The court found that pilot program violated federal statute. Under 41 U.S.C. § 8504, the AbilityOne Commission must procure products and services according to its own regulations. In this case, the AbilityOne Commission conducted the procurement in accordance with a pilot program that was never implemented into the regulations.

What’s more, the court reasoned, the pilot program contravened the AbilityOne program’s regulations. The AbilityOne regulations provide that the Commission may revise prices through collaborative negotiations after the a non-profit has been selected. The pilot program, however, did not contemplate collaborative pricing; instead, it created a process by which non-profits engage in a price competition.
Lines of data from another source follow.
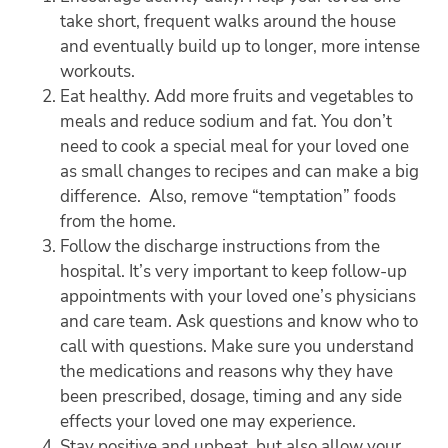
take short, frequent walks around the house
and eventually build up to longer, more intense
workouts.
Eat healthy. Add more fruits and vegetables to
meals and reduce sodium and fat. You don’t
need to cook a special meal for your loved one
as small changes to recipes and can make a big
difference. Also, remove “temptation” foods
from the home.
Follow the discharge instructions from the
hospital. It’s very important to keep follow-up
appointments with your loved one’s physicians
and care team. Ask questions and know who to
call with questions. Make sure you understand
the medications and reasons why they have
been prescribed, dosage, timing and any side
effects your loved one may experience.
Stay positive and upbeat, but also allow your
The government argued that the competition was merely a means of price discovery, and that even with the pilot program, price would still be set collaboratively. But the court found this argument paper-thin. The AbilityOne Commission was conducting a price competition through the pilot program. Because the pilot program required non-profits to suggest a price before even being considered for the procurement list, it forced them to negotiate against themselves just to be added to the list.

The government also argued that the pilot program did not really contemplate a competition based solely on price because Opportunity Notice also provided for evaluation of other factors. The court noted that while this was true, the Opportunity Notice ultimately contemplated a best value tradeoff, which considered prices.

The government contended that the AbilityOne regulations merely permit but do not require collaborative negotiations to determine price. The court, however, found that this was a post-hoc rationalization—i.e., a convenient litigation position. The interim policy did not refer to any of the AbilityOne regulations, nor did it attempt to justify the pilot program was some other methodology that was permitted by the regulations.

In short, Congress and the AbilityOne Commission had developed a procurement scheme that excludes price competition. The pilot program, however, made price competition part of the selection criteria. The pilot program thus fundamentally changed process in which AbilityOne procurements were handled. But the program was never approved by Congress, nor did it go through the Commission’s normal rulemaking process. The Commission could not institute this program through an interim policy.

After consider the four factors for injunctive relief, the court found that Melwood was entitled to an injunction that precluded the AbilityOne Commission from using competitive procedure for the Ft. Meade contract.

Melwood is represented by Meghan A. Douris and Alix K. Town of Oles Morrison Rinker & Baker LLP. The government is represented by Tanya B. Koenig, Steven C. Hough, Douglas K. Mickle, Martin F. Hockey, and Brian M. Boynton of the Department of Justice as well as Robert B. Neill and of the Army along with Timi N. Kenealy of the AbilityOne Commission.